🤖 AI Summary
This study addresses the challenge of reduced reliability in anomaly detection within forested environments due to illumination heterogeneity caused by vegetation shadows in UAV-acquired multispectral point clouds. The authors propose a prior-free anomaly detection framework that models solar angle estimation as an inverse optimization problem, enabling metadata-independent shadow extraction by integrating spectral indices with ray tracing. Furthermore, they introduce an illumination-consistent sparse representation mechanism that constructs a background dictionary exclusively from neighboring points sharing the same illumination conditions, effectively decoupling reflectance variations from lighting changes. This approach significantly enhances the separability between anomalies and background in complex forest scenes, outperforming state-of-the-art methods in applications such as camouflaged target detection, fallen log mapping, and understory archaeological surveying.
📝 Abstract
Unmanned Aerial Vehicle (UAV) multispectral point clouds (MPC) provide high-dimensional spatial-spectral data for sub-canopy target detection; however, their efficacy is significantly compromised by severe illumination heterogeneity caused by vegetation shadows. To address this, we propose a prior-free anomaly detection framework capable of robustly handling lighting variations. First, we formulate solar angle estimation as an inverse optimization problem.
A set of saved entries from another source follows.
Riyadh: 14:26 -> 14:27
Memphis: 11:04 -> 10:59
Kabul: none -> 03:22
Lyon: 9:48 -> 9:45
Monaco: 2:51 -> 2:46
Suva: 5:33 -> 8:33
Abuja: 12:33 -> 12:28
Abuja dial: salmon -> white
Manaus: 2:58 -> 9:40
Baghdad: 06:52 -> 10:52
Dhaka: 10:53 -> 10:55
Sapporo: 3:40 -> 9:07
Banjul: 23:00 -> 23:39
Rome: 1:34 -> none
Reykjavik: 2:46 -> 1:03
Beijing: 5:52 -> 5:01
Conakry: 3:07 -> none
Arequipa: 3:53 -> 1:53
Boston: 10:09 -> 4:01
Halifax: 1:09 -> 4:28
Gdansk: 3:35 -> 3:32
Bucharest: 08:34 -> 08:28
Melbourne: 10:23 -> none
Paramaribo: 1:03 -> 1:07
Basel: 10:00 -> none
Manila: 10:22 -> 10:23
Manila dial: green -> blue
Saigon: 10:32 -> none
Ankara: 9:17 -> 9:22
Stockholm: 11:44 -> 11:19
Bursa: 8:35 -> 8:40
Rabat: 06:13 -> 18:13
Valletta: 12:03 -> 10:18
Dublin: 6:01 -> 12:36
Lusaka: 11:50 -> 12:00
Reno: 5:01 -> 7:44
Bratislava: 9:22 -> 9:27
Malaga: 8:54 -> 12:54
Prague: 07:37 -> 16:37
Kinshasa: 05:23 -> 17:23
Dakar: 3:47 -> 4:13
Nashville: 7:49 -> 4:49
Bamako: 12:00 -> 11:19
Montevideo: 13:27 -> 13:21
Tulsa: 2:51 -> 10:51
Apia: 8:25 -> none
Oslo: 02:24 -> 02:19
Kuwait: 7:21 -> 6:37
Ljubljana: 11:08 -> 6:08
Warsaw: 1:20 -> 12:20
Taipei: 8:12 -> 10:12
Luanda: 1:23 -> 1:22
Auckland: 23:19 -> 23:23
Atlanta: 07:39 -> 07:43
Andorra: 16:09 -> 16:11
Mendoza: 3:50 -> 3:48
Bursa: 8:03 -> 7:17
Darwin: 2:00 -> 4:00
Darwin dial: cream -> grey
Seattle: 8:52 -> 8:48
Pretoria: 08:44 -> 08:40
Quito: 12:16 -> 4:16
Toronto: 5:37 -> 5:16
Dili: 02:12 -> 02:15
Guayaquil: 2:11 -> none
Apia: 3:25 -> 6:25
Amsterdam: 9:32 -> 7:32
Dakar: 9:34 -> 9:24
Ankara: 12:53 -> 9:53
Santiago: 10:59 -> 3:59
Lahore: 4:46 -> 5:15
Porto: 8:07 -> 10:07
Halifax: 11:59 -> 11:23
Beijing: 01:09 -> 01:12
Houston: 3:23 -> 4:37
By coupling spectral indices with a ray-tracing model, this strategy achieves Prior-Free Shadow Extraction without relying on flight metadata, effectively distinguishing dark objects from true shadows. Second, to mitigate spectral distortions, we introduce an Illumination-Consistent Sparse Representation mechanism. Unlike standard reconstruction methods, we construct a background dictionary strictly from neighbors sharing the same illumination state. This constraint effectively disentangles spectral reflectance from lighting variations, ensuring that targets are represented solely by physically consistent background points. Experimental results indicate that the proposed method significantly improves the separability between anomalies and background in complex forest environments, demonstrating superior performance over state-of-the-art baselines. This framework is particularly suited for identifying camouflaged military targets, mapping fallen tree trunks, and uncovering archaeological ruins hidden beneath dense foliage.